I'm looking for $\pi_1(S(K\lor T))$; I know that for klein bottle $K$ and torus $T$ we can represent each of these as as
$$K = S^2 \lor S^1 \lor S^1$$ and
$$T = S^1 \times S^1, $$ which hasn't helped, and I know the representation of the fundamental group of $K$ as $\langle a,b \mid aba^{-1}b\rangle$ and the fundamental group of the torus is $Z \times Z$, but I really just am at a total loss of what to do. I've tried looking at them as cell complexes, but once I wedge them I have no idea how to go about suspending the connected sum. Been thinking about this problem for a solid month and I finally have some time, so any help is much appreciated.
Best Answer
The two spaces $K$ and $T$ are both path connected and so does $K\vee T$, since any two point $a\in K, b\in T$ and be connected by a composite path $f*g$ from $a$ to $b$ where $f(0)=a,f(1)=g(0)=x_0,g(1)=b$ ($x_0$ is the basepoint and also the common point).
Denote $K\vee T$ by $X$.
The suspension of X can be obtained by a quotient map $q:X\times I\to SX$. Now the basepoint $x_0$ is sent to $x'_0=q(x_0,\frac{1}{2})$. Then Consider two open path connected subspace of $I$ ,they are $(m,1]$ and $[0,n)$ where $m\in(0,1/2),n\in(1/2,1)$, then $ x'_0\in q(X\times (m,1])\cap q(X\times [0,n))$.

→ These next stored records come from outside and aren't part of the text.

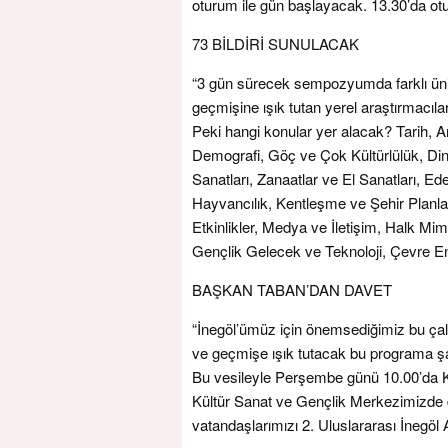
oturum ile gün başlayacak. 13.30’da 
73 BİLDİRİ SUNULACAK
“3 gün sürecek sempozyumda farklı üni
geçmişine ışık tutan yerel araştırmacıla
Peki hangi konular yer alacak? Tarih, Ar
Demografi, Göç ve Çok Kültürlülük, Din 
Sanatları, Zanaatlar ve El Sanatları, 
Hayvancılık, Kentleşme ve Şehir Plan
Etkinlikler, Medya ve İletişim, Halk Mima
Gençlik Gelecek ve Teknoloji, Çevre Ener
BAŞKAN TABAN’DAN DAVET
“İnegöl’ümüz için önemsediğimiz bu ça
ve geçmişe ışık tutacak bu programa şah
Bu vesileyle Perşembe günü 10.00’da 
Kültür Sanat ve Gençlik Merkezimizde
vatandaşlarımızı 2. Uluslararası İnegö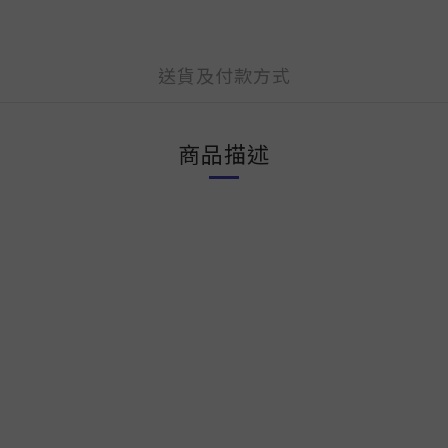
送貨及付款方式
商品描述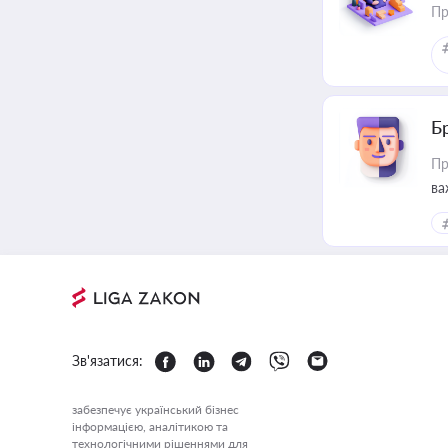
Пр
Б
Пр
ва
Зв'язатися:
забезпечує український бізнес
інформацією, аналітикою та
технологічними рішеннями для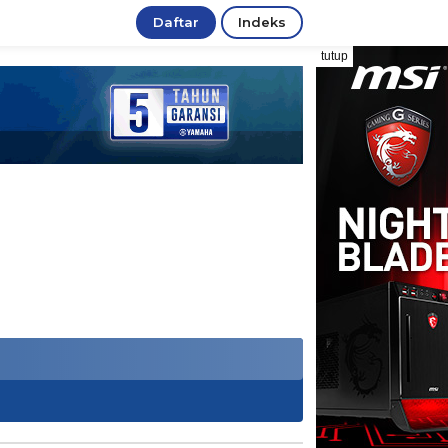
Daftar
Indeks
tutup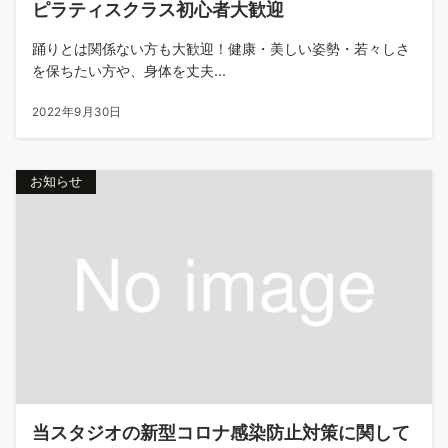
ピラティスクラス初心者大歓迎
踊りとは関係ない方も大歓迎！健康・美しい姿勢・若々しさ
を保ちたい方や、身体を丈夫...
2022年9月30日
お知らせ
当スタジオの新型コロナ感染防止対策に関して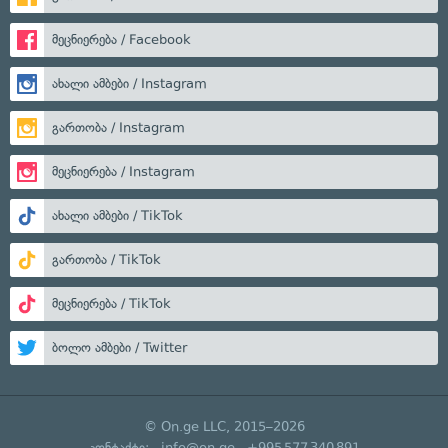
მეცნიერება / Facebook
ახალი ამბები / Instagram
გართობა / Instagram
მეცნიერება / Instagram
ახალი ამბები / TikTok
გართობა / TikTok
მეცნიერება / TikTok
ბოლო ამბები / Twitter
© On.ge LLC, 2015–2026
კონტაქტი:
info@on.ge
+995 577 340 891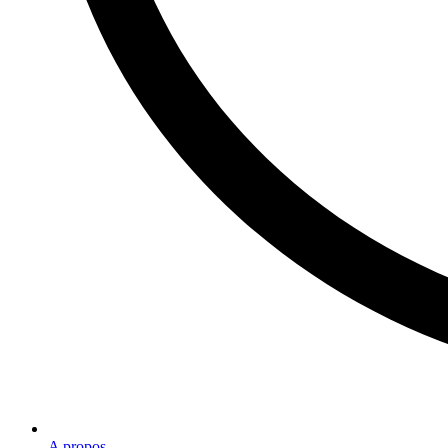
A propos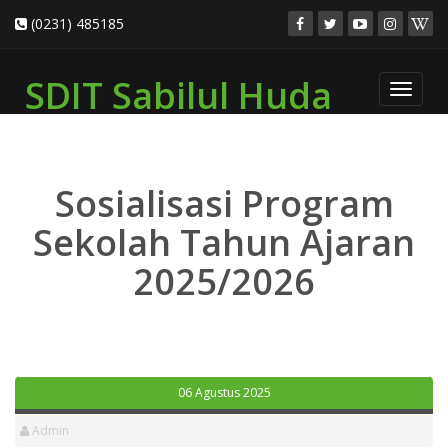
(0231) 485185
SDIT Sabilul Huda
Toggle
navigat
Sosialisasi Program
Sekolah Tahun Ajaran
2025/2026
06 Agustus 2025
Admin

Now, let $A=q(X\times (m,1])$ and $B=q(X\times [0,n))$, both of them are contractible because we can slide each point through a path pointing to $SX\times\{1\}$ and $SX\times \{0\}$, respectively. Take $A$ as an example, it can be contract by $$ G_A((x,s),t)=(x,(1-s)t+s) $$ A similar construction works for $B$. So, $\pi_1(A,x'_0)\approx\pi_1(B,x'_0)=0$ and by Seifert-Van Kampen Thm (we can use it because $X$ is path-connected), $ \pi_1(SX,x'_0)$ is trivial.